Mixed roasted vegetables with quinoa, spinach and almond pesto.
2016-03-02 22:12:03

Serves 4
Roughly chop any vegetables you like. The more colours, the better.
Ingredients
- 4 large carrots
- 1 large red pepper
- 2 handfuls of cherry tomatoes or 4 large tomatoes cut across and flesh side up
- 1 large onion (red is sweeter)
- 3 large beetroots - chop into small chunks or little wedges as they take the longest to cook
- 1 handful of herbs - rosemary is good
- Olive oil
- Sea salt and black pepper
- To serve: some small spinach leaves
- Quinoa
- 200g quinoa
- 500ml water
- 1 pinch of sea salt
- Basil pesto
- 3 large handfuls of fresh basil (stalks and all if you're using a blender)

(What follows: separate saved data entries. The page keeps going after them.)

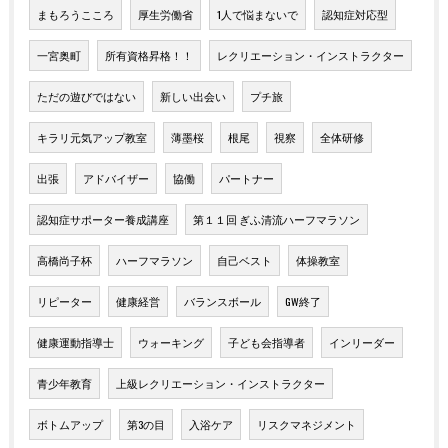
まもろうこころ
厚生労働省
1人で悩まないで
認知症対応型
一宮奥町
所有資格昇格！！
レクリエーション・インストラクター
ただの遊びではない
新しい出会い
プチ旅
キラリ元気アップ教室
薄墨桜
根尾
視察
全体研修
出張
アドバイザー
協働
パートナー
認知症サポーター養成講座
第１１回 ぎふ清流ハーフマラソン
高橋尚子杯
ハーフマラソン
自己ベスト
体操教室
リピーター
健康経営
バランスボール
GW終了
健康運動指導士
ウォーキング
子ども会指導者
インリーダー
青少年教育
上級レクリエーション・インストラクター
ボトムアップ
第3の目
入浴ケア
リスクマネジメント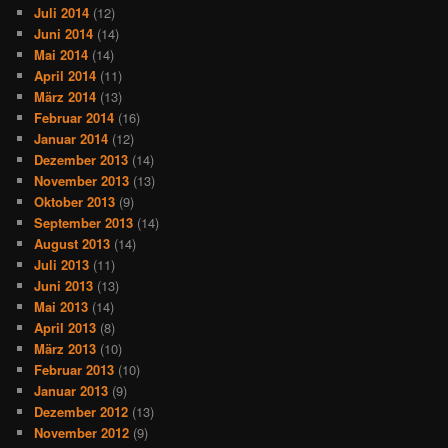
Juli 2014
(12)
Juni 2014
(14)
Mai 2014
(14)
April 2014
(11)
März 2014
(13)
Februar 2014
(16)
Januar 2014
(12)
Dezember 2013
(14)
November 2013
(13)
Oktober 2013
(9)
September 2013
(14)
August 2013
(14)
Juli 2013
(11)
Juni 2013
(13)
Mai 2013
(14)
April 2013
(8)
März 2013
(10)
Februar 2013
(10)
Januar 2013
(9)
Dezember 2012
(13)
November 2012
(9)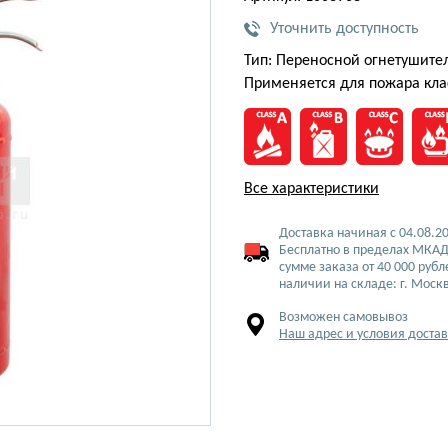
Уточнить доступность
Тип: Переносной огнетушите
Применяется для пожара кла
Все характеристики
Доставка начиная с 04.08.2
Бесплатно в пределах МКАД
сумме заказа от 40 000 рубл
наличии на складе: г. Моск
Возможен самовывоз
Наш адрес и условия доста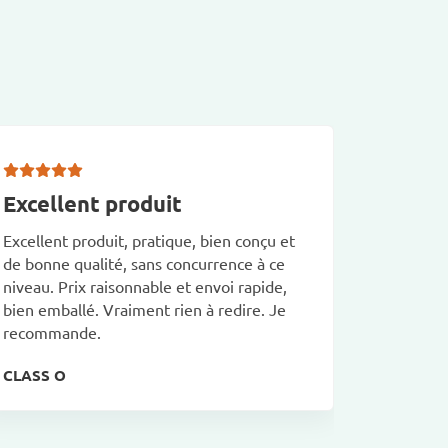
Excellent produit
Tres b
Excellent produit, pratique, bien conçu et
Tres bien
de bonne qualité, sans concurrence à ce
conforme 
niveau. Prix raisonnable et envoi rapide,
Rangemen
bien emballé. Vraiment rien à redire. Je
véhicule,
recommande.
Patrick 
CLASS O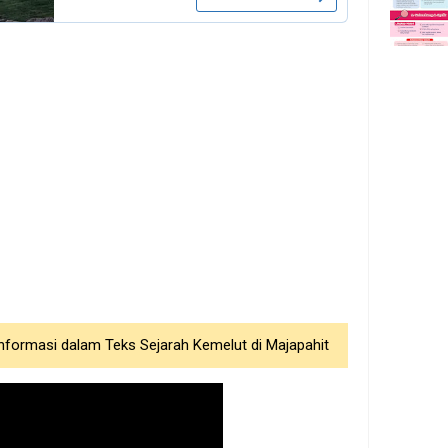
nformasi dalam Teks Sejarah Kemelut di Majapahit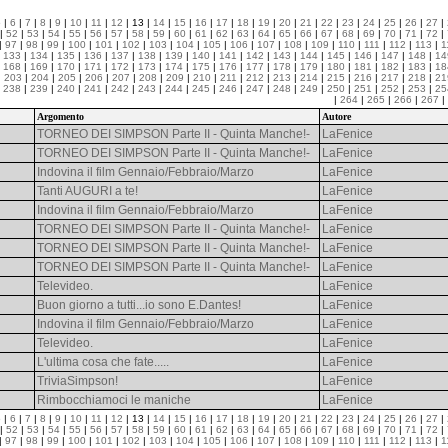
5
|
6
|
7
|
8
|
9
|
10
|
11
|
12
| 13 |
14
|
15
|
16
|
17
|
18
|
19
|
20
|
21
|
22
|
23
|
24
|
25
|
26
|
27
|
|
52
|
53
|
54
|
55
|
56
|
57
|
58
|
59
|
60
|
61
|
62
|
63
|
64
|
65
|
66
|
67
|
68
|
69
|
70
|
71
|
72
|
|
97
|
98
|
99
|
100
|
101
|
102
|
103
|
104
|
105
|
106
|
107
|
108
|
109
|
110
|
111
|
112
|
113
|
1
|
133
|
134
|
135
|
136
|
137
|
138
|
139
|
140
|
141
|
142
|
143
|
144
|
145
|
146
|
147
|
148
|
14
|
168
|
169
|
170
|
171
|
172
|
173
|
174
|
175
|
176
|
177
|
178
|
179
|
180
|
181
|
182
|
183
|
18
|
203
|
204
|
205
|
206
|
207
|
208
|
209
|
210
|
211
|
212
|
213
|
214
|
215
|
216
|
217
|
218
|
21
|
238
|
239
|
240
|
241
|
242
|
243
|
244
|
245
|
246
|
247
|
248
|
249
|
250
|
251
|
252
|
253
|
25
|
264
|
265
|
266
|
267
|
Argomento
Autore
TORNEO DEI SIMPSON Parte II - Quinta Manche!-
LaFenice
TORNEO DEI SIMPSON Parte II - Quinta Manche!-
LaFenice
Indovina il film Gennaio/Febbraio/Marzo
LaFenice
Tanti AUGURI a te!
LaFenice
Indovina il film Gennaio/Febbraio/Marzo
LaFenice
TORNEO DEI SIMPSON Parte II - Quinta Manche!-
LaFenice
TORNEO DEI SIMPSON Parte II - Quinta Manche!-
LaFenice
TORNEO DEI SIMPSON Parte II - Quinta Manche!-
LaFenice
Televideo.
LaFenice
Buon giorno a tutti...io sono E.Dantes!
LaFenice
Indovina il film Gennaio/Febbraio/Marzo
LaFenice
Televideo.
LaFenice
L'ultima cosa che fate.....
LaFenice
TriviaSimpson!
LaFenice
Rimbocchiamoci le maniche
LaFenice
5
|
6
|
7
|
8
|
9
|
10
|
11
|
12
| 13 |
14
|
15
|
16
|
17
|
18
|
19
|
20
|
21
|
22
|
23
|
24
|
25
|
26
|
27
|
|
52
|
53
|
54
|
55
|
56
|
57
|
58
|
59
|
60
|
61
|
62
|
63
|
64
|
65
|
66
|
67
|
68
|
69
|
70
|
71
|
72
|
|
97
|
98
|
99
|
100
|
101
|
102
|
103
|
104
|
105
|
106
|
107
|
108
|
109
|
110
|
111
|
112
|
113
|
1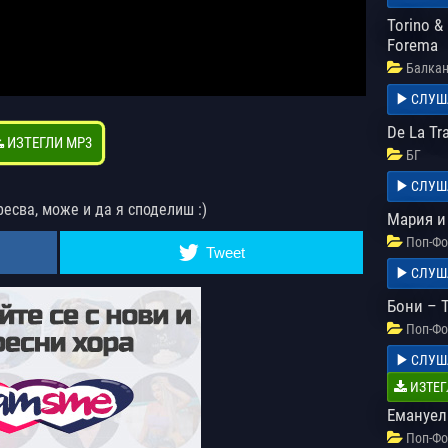
Torino &
Forema
Балкан
СЛУШ
De La Tr
ИЗТЕГЛИ MP3
БГ
СЛУШ
ресва, може и да я споделиш :)
Мария и
Поп-Фо
Tweet
СЛУШ
Бони – 
Поп-Фо
СЛУШ
ИЗТЕГ
Емануел
Поп-Фо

- 2 large handfuls of raw unsalted almonds
- 2 large cloves of garlic
- Extra virgin olive oil
- 3-4 tablespoons of fresh lemon juice or 2 tablespoons of apple cider vinegar
- Sea salt and pepper to taste
Instructions
- Preheat your oven to 200C.
- Lay your roughly chopped vegetables in a single layer on a roasting tray, sprinkle with salt and pepper and add your dollops of ghee or butter. Scatter over herbs.
- Roast for 30-40 minutes or until veg is tender (pierce with a knife to check). Halfway through, use a wooden spatula to gently turn the veg.
- Meanwhile make your pesto. Blitz everything together in a food processor or with a handheld blender. Season to taste.
- Bring your water or stock to the boil, add your rinsed quinoa and cover.
- Simmer on a medium heat for approximately 12 minutes. Remove your pan from the heat and leave to stand for a further 5 minutes, lid on.
- The cooking liquid should have evaporated, if not, drain the excess and fluff your quinoa with a fork. Your quinoa should taste slightly nutty and be a little al dente (if it's still a little hard, cover again and it will cook more in the residual heat).
- Take a big serving platter and layer your quinoa on the bottom, cover the quinoa with your spinach leaves and then top with your roasted veg. Drizzle your almond pesto over the top and serve straight away. Or, if you like, serve your fresh salad leaves on the side with a little lemon juice and olive oil.
Notes
- This is great eaten cold for lunch the next day too if you have leftovers!